„Profesor w drodze, już jest w Doruchowie, gdzie kiedyś spalono czarownice”!

DSC_0112 (Copy)Felieton/przemyślenia

27 marca zostaliśmy zaproszeni na posiedzenie wspólne Komisji Rady Miejskiej w Wieruszowie m.in. w sprawie procedury odwołania radnego i burmistrza Wieruszowa. Na posiedzenie komisji został zaproszony prof. Marek Szewczyk z Wielkopolskiego Ośrodka Kształcenia i Studiów Samorządowych, który za swój cel miał zapoznać radnych z zadaniami i kompetencją burmistrza i rady.

„Profesor w drodze, już jest w Doruchowie, gdzie kiedyś spalono czarownice”– tymi słowami burmistrz Wieruszowa Rafał Przybył radosnym tonem przekazał informację radnym i gościom, mając zapewne na uwadze, iż pan profesor już jest   n i e d a l e k o.
Po przybyciu pana prof. Marka Szewczyka przewodniczący Rady Miejskiej w Wieruszowie pan Waldemar Kasprzak otworzył posiedzenie wspólne Komisji RM. Najpierw pochylono się nad rozpatrzeniem wniosków w sprawie wszczęcia procedury odwołania ze stanowiska Burmistrza Wieruszowa p.

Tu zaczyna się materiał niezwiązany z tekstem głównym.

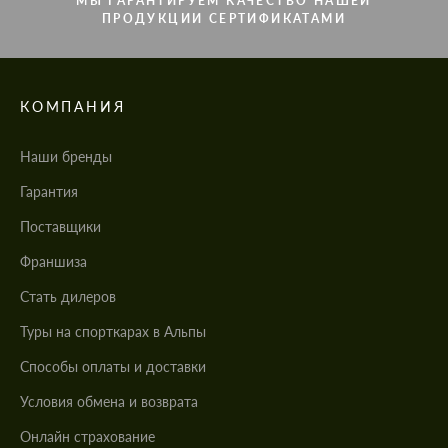
МЫ ГАРАНТИРУЕМ КАЧЕСТВО НАШЕЙ
ПРОДУКЦИИ СЕРТИФИКАТАМИ
КОМПАНИЯ
Наши бренды
Гарантия
Поставщики
Франшиза
Стать дилеров
Туры на спорткарах в Альпы
Cпособы оплаты и доставки
Условия обмена и возврата
Онлайн страхование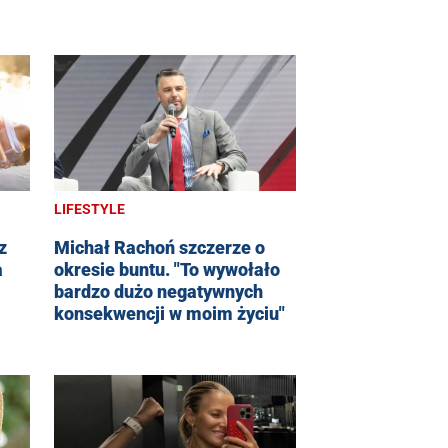
LIFESTYLE
z
Michał Rachoń szczerze o
a
okresie buntu. "To wywołało
bardzo dużo negatywnych
konsekwencji w moim życiu"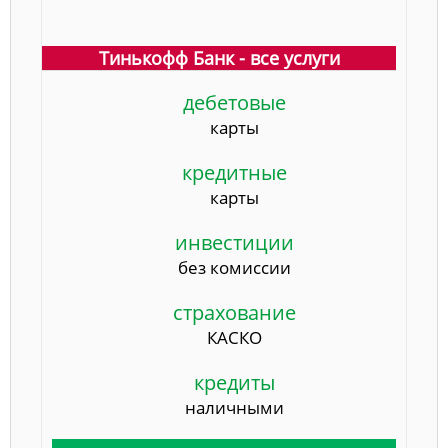
Тинькофф Банк - все услуги
дебетовые
карты
кредитные
карты
инвестиции
без комиссии
страхование
КАСКО
кредиты
наличными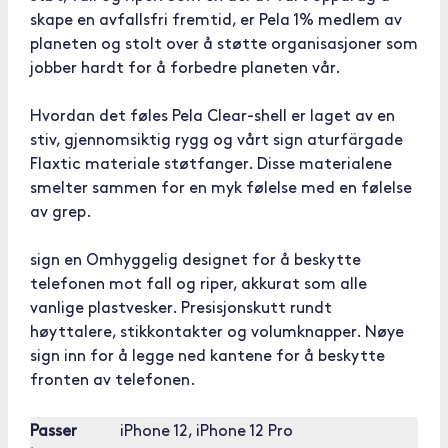
skape en avfallsfri fremtid, er Pela 1% medlem av
planeten og stolt over å støtte organisasjoner som
jobber hardt for å forbedre planeten vår.
Hvordan det føles Pela Clear-shell er laget av en
stiv, gjennomsiktig rygg og vårt sign aturfärgade
Flaxtic materiale støtfanger. Disse materialene
smelter sammen for en myk følelse med en følelse
av grep.
sign en Omhyggelig designet for å beskytte
telefonen mot fall og riper, akkurat som alle
vanlige plastvesker. Presisjonskutt rundt
høyttalere, stikkontakter og volumknapper. Nøye
sign inn for å legge ned kantene for å beskytte
fronten av telefonen.
Passer
iPhone 12, iPhone 12 Pro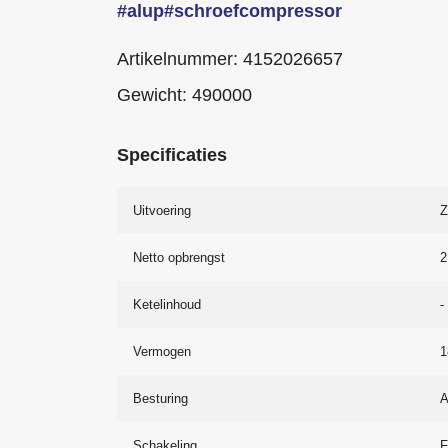
#alup
#schroefcompressor
Artikelnummer: 4152026657
Gewicht: 490000
Specificaties
Uitvoering
Z
Netto opbrengst
2
Ketelinhoud
-
Vermogen
1
Besturing
A
Schakeling
F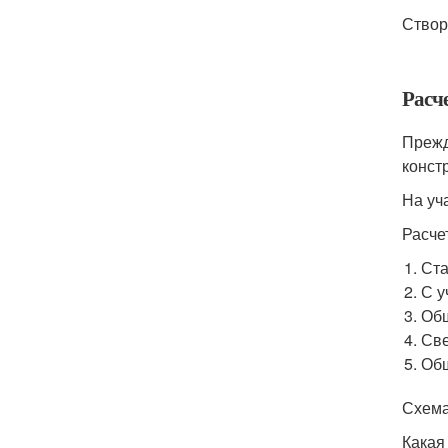
Створ
Расч
Прежд
конст
На уч
Расче
Ста
С у
Общ
Све
Общ
Схема
Какая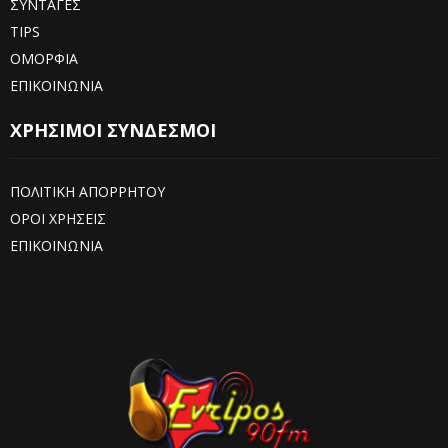
ΣΥΝΤΑΓΕΣ
TIPS
ΟΜΟΡΦΙΑ
ΕΠΙΚΟΙΝΩΝΙΑ
ΧΡΗΣΙΜΟΙ ΣΥΝΔΕΣΜΟΙ
ΠΟΛΙΤΙΚΗ ΑΠΟΡΡΗΤΟΥ
ΟΡΟΙ ΧΡΗΣΕΙΣ
ΕΠΙΚΟΙΝΩΝΙΑ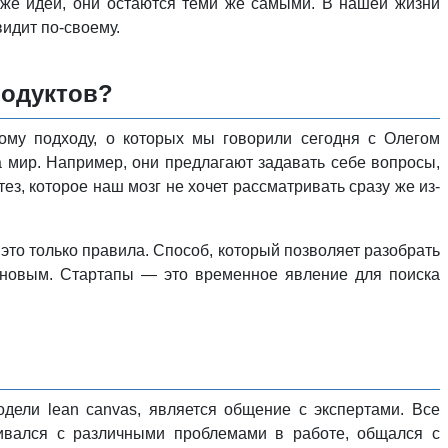
 же идеи, они остаются теми же самыми. В нашей жизни
видит по-своему.
родуктов?
ному подходу, о которых мы говорили сегодня с Олегом
 мир. Например, они предлагают задавать себе вопросы,
ез, которое наш мозг не хочет рассматривать сразу же из-
— это только правила. Способ, который позволяет разобрать
то новым. Стартапы — это временное явление для поиска
дели lean canvas, является общение с экспертами. Все
кивался с различными проблемами в работе, общался с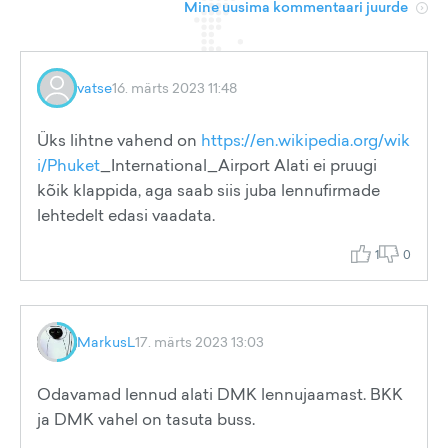
Mine uusima kommentaari juurde
vatse
16. märts 2023 11:48
Üks lihtne vahend on
https://en.wikipedia.org/wik
i/Phuket
_International_Airport Alati ei pruugi
kõik klappida, aga saab siis juba lennufirmade
lehtedelt edasi vaadata.
1
0
MarkusL
17. märts 2023 13:03
Odavamad lennud alati DMK lennujaamast. BKK
ja DMK vahel on tasuta buss.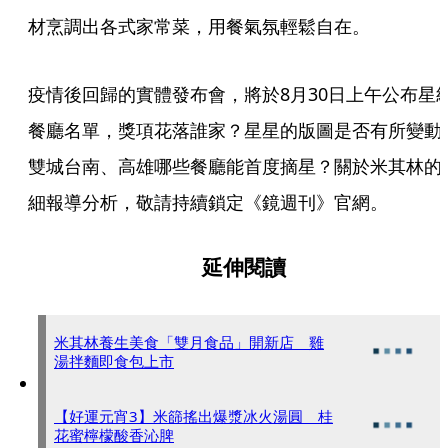
材烹調出各式家常菜，用餐氣氛輕鬆自在。
疫情後回歸的實體發布會，將於8月30日上午公布星
餐廳名單，獎項花落誰家？星星的版圖是否有所變動
雙城台南、高雄哪些餐廳能首度摘星？關於米其林的
細報導分析，敬請持續鎖定《鏡週刊》官網。
延伸閱讀
米其林養生美食「雙月食品」開新店 雞
湯拌麵即食包上市
【好運元宵3】米篩搖出爆漿冰火湯圓 桂
花蜜檸檬酸香沁脾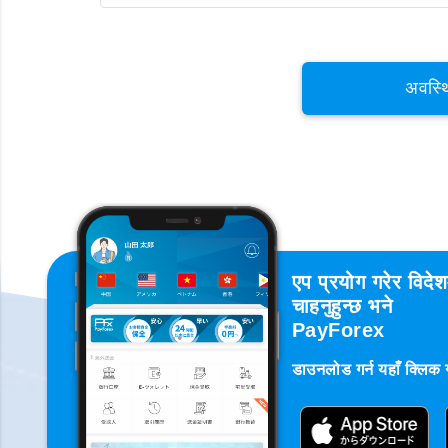
अवस्थ
एप प्रयोग गरेर विदे
चाहनुहुन्छ भने
PayForex
डाउनलोड गर्न यहाँ क्लिक गर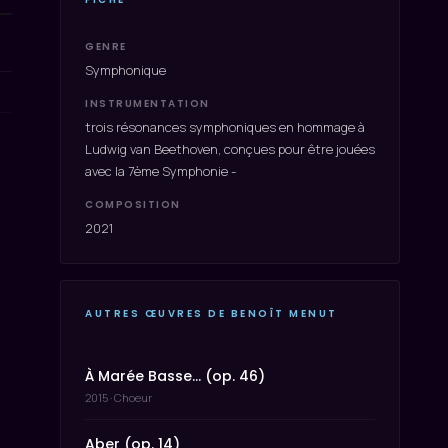
GENRE
Symphonique
INSTRUMENTATION
trois résonances symphoniques en hommage à
Ludwig van Beethoven, conçues pour être jouées
avec la 7ème Symphonie -
COMPOSITION
2021
AUTRES ŒUVRES DE BENOÎT MENUT
À Marée Basse… (op. 46)
2015 · Choeur
Aber (op. 14)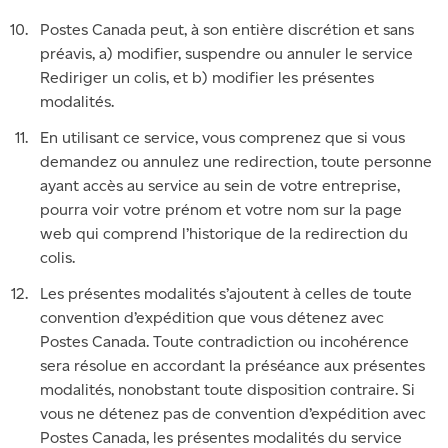
Postes Canada peut, à son entière discrétion et sans
préavis, a) modifier, suspendre ou annuler le service
Rediriger un colis, et b) modifier les présentes
modalités.
En utilisant ce service, vous comprenez que si vous
demandez ou annulez une redirection, toute personne
ayant accès au service au sein de votre entreprise,
pourra voir votre prénom et votre nom sur la page
web qui comprend l’historique de la redirection du
colis.
Les présentes modalités s’ajoutent à celles de toute
convention d’expédition que vous détenez avec
Postes Canada. Toute contradiction ou incohérence
sera résolue en accordant la préséance aux présentes
modalités, nonobstant toute disposition contraire. Si
vous ne détenez pas de convention d’expédition avec
Postes Canada, les présentes modalités du service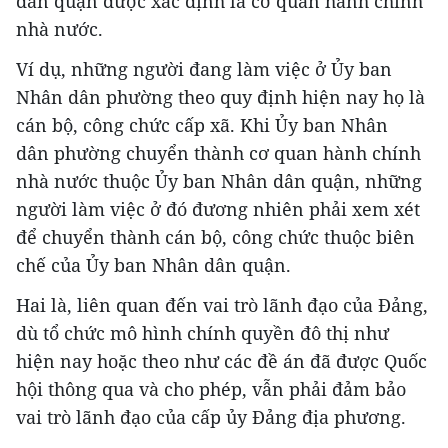
dân quận được xác định là cơ quan hành chính
nhà nước.
Ví dụ, những người đang làm việc ở Ủy ban
Nhân dân phường theo quy định hiện nay họ là
cán bộ, công chức cấp xã. Khi Ủy ban Nhân
dân phường chuyển thành cơ quan hành chính
nhà nước thuộc Ủy ban Nhân dân quận, những
người làm việc ở đó đương nhiên phải xem xét
để chuyển thành cán bộ, công chức thuộc biên
chế của Ủy ban Nhân dân quận.
Hai là, liên quan đến vai trò lãnh đạo của Đảng,
dù tổ chức mô hình chính quyền đô thị như
hiện nay hoặc theo như các đề án đã được Quốc
hội thông qua và cho phép, vẫn phải đảm bảo
vai trò lãnh đạo của cấp ủy Đảng địa phương.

Rafała Przybyła, a następnie w sprawie wszczęcia procedury wygaszenia mandatu radnego Rady Miejskiej w Wieruszowie p. Konrada Parusińskiego.

Pan przewodniczący poinformował, że dokumenty zostały wysłane panu profesorowi. Pan profesor jednak poprosił o krótkie zreferowanie o co chodzi. W momencie, kiedy pan profesor poddawał interpretacji ustawy i przepisy dotyczące ww wniosków podkreślając swobodę, którą jego zdaniem ustawodawca pozostawił jeśli chodzi o ustawy i przepisy odnośnie wygaszania mandatów radnego i burmistrza rozgorzała dyskusja. Pan burmistrz Przybył swobodnie mógł wykazać swoje racje. Momentami miało się wrażenie, że to burmistrz jest gospodarzem posiedzenia komisji.
Głos zabrała też pani wiceburmistrz. Pan burmistrz zapytał pana profesora czy może zerwać współpracę z pewnym tytułem, ponieważ jest zasypywany wnioskami o informacje publiczne, a w nich prosi się o odpowiedzi w terminach: pilnym, trybie odwrotnym, administracyjnym. Już wcześniej na sesji, chyba tej sesji, na której złożone zostały wnioski o wszczęcie procedury odwoławczej burmistrza i radnego, burmistrz Przybył żalił się, iż jest zasypywany pismami od gazety i nie może pracować. Sprawdziliśmy: średnio wysyłamy wniosek o udzielenie informacji publicznej do czego mamy prawo a nawet obowiązek raz na ok. 7-10-14 dni. Czy to może utrudnić pracę urzędu? Poza tym urząd ma obowiązek na te wnioski odpowiedzieć czy to się burmistrzowi Przybyłowi podoba czy nie. W tym przypadku pan profesor potwierdził, że urząd ma prawo odpowiadać na wnioski i udzielać informacji oczywiście poza tymi, które są tajne i objęte tajemnicą państwową.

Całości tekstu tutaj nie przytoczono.